Provided entries =>
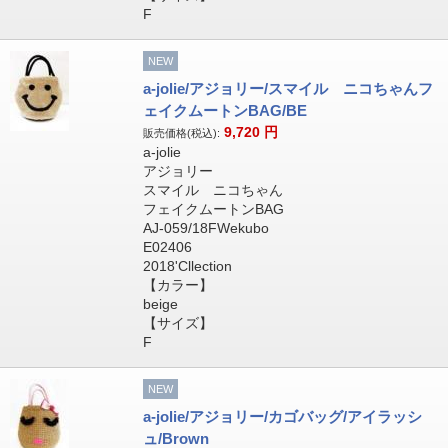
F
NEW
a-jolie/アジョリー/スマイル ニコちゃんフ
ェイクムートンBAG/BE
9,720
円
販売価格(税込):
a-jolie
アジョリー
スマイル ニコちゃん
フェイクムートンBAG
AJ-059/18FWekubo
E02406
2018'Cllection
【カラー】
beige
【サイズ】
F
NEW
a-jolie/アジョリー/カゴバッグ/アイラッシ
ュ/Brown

...

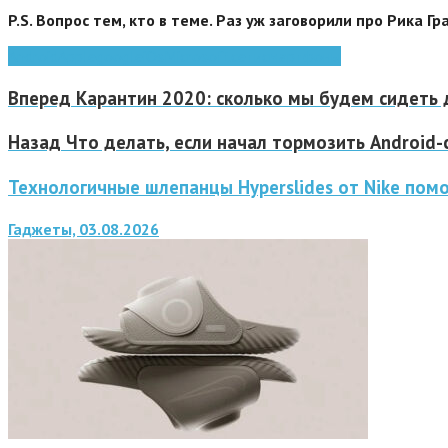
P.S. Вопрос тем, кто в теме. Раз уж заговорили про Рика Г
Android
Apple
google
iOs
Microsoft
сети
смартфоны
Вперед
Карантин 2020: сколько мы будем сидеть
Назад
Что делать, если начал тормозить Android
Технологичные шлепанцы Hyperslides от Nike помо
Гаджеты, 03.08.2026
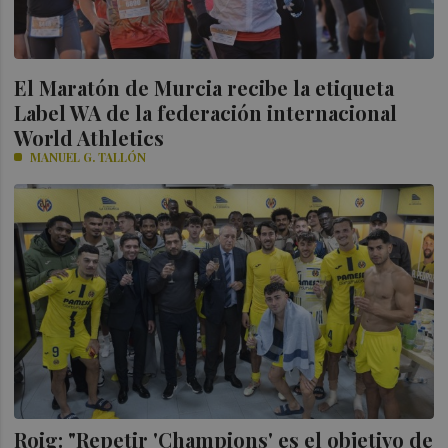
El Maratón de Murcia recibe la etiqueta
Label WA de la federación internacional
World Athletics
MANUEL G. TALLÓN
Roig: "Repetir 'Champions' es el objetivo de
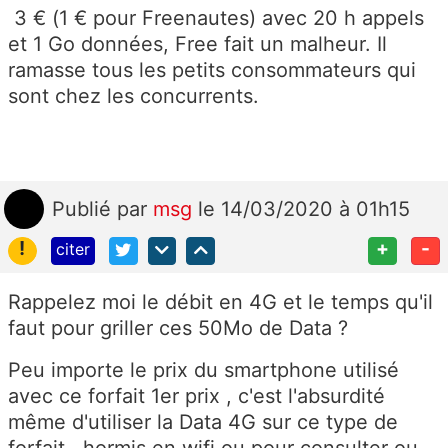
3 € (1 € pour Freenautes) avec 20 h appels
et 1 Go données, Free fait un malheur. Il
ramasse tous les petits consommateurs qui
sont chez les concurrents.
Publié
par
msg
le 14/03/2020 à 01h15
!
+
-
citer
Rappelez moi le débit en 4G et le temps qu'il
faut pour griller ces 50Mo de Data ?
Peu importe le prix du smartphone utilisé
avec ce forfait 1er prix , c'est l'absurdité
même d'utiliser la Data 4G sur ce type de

Task instructions => Whenever a line in the entries holds the word "prix", copy that line.

Written answer =>
Peu importe le prix du smartphone utilisé
avec ce forfait 1er prix , c'est l'absurdité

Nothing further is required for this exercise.